Fear and loathing of the "perification" of Smalltalk
Peter William Lount
peter at smalltalk.org
Tue Sep 4 22:53:06 UTC 2007
Damien Pollet wrote:
> On 04/09/07, Peter William Lount <peter at smalltalk.org> wrote:
>
>> I agree with Jon that changes to the Smalltalk syntax need to be very
>> carefully considered. The perlification of Smalltalk has already begun
>> unnecessarily with the curly braces!
>>
>
> I understood "petrification" with the typo in the subject ;)
>
>
>> "Same as using curly braces but importantly NO syntax changes needed!"

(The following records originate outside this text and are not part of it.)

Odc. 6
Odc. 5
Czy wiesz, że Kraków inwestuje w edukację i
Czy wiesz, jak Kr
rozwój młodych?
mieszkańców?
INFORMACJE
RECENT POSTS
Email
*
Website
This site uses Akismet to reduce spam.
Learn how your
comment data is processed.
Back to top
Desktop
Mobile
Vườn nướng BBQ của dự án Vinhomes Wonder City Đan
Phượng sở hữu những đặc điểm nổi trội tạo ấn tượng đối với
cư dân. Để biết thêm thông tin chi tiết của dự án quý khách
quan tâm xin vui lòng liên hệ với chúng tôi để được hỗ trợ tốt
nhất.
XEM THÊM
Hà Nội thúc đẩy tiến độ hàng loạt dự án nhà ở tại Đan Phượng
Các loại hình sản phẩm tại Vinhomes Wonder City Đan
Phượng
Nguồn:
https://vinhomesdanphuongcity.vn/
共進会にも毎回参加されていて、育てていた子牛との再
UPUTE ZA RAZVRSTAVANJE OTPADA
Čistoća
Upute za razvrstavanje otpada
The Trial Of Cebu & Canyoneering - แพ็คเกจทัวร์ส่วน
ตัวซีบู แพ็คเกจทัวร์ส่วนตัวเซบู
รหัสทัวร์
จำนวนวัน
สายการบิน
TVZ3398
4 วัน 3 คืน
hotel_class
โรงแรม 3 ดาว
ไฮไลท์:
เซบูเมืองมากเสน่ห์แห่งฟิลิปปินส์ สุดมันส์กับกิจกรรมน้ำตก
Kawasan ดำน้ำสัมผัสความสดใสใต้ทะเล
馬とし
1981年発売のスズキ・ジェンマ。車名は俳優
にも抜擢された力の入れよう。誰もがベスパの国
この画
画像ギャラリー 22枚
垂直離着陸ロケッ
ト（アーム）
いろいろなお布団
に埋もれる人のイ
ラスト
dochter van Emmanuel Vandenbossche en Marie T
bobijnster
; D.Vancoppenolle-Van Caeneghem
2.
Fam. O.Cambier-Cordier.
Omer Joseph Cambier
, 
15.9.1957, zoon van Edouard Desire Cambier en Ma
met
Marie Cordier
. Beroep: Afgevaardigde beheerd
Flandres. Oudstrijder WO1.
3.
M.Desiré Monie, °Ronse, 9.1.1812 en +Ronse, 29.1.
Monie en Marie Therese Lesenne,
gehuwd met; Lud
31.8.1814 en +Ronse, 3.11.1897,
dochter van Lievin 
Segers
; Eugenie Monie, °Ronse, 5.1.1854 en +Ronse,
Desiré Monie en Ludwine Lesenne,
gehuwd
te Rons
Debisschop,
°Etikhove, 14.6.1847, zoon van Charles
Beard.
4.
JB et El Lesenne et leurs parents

>> list := [a. b. c] objects.
>>
>
> But a. b. c is a sequence that evaluates to the result of c. How can
> the block see a and b without doing dirty tricks accessing its own
> source code ?
>
> IMHO curly braces are useful, they replace collection new add add add
> in the same way cascade replaces receiver foo. receiver bar. receiver
> baz. I'd accept message chains if they used the comma but it really
> needs actual usage to proof it's useful.
>
> Now I'd prefer discussions on compile-time expressions, how to extend
> curlies to create arbitrary kinds of collections, and stuff like that.
>
>
Hi Damien,
Yes! "Petrification" is a nice meaning for "perlification" of Smalltalk.
The more syntax added to Smalltalk the more rigid and crusty it seems to me.
The curly braces require the same virtual machine statement evaluator
upgrade as the blocks version does, do it's not any more magic than the
curly braces are doing! The "objects" (or "values" if you prefer)
message simply calls an appropriate virtual machine primitive to collect
up the results of each statement. The normal block evaluator primitive
results the last result, the new one returns a collection of all the
results. The primitive for the block version would also optionally allow
you to provide your own collection of your own choosing to the primitive
- this provides much more flexibility than the curly braces can hope to
provide. Also the block version can of course be evaluated at any time
that you choose.
Curly Braces needlessly have added to the complexity of Smalltalk syntax
when block can easily do the same job.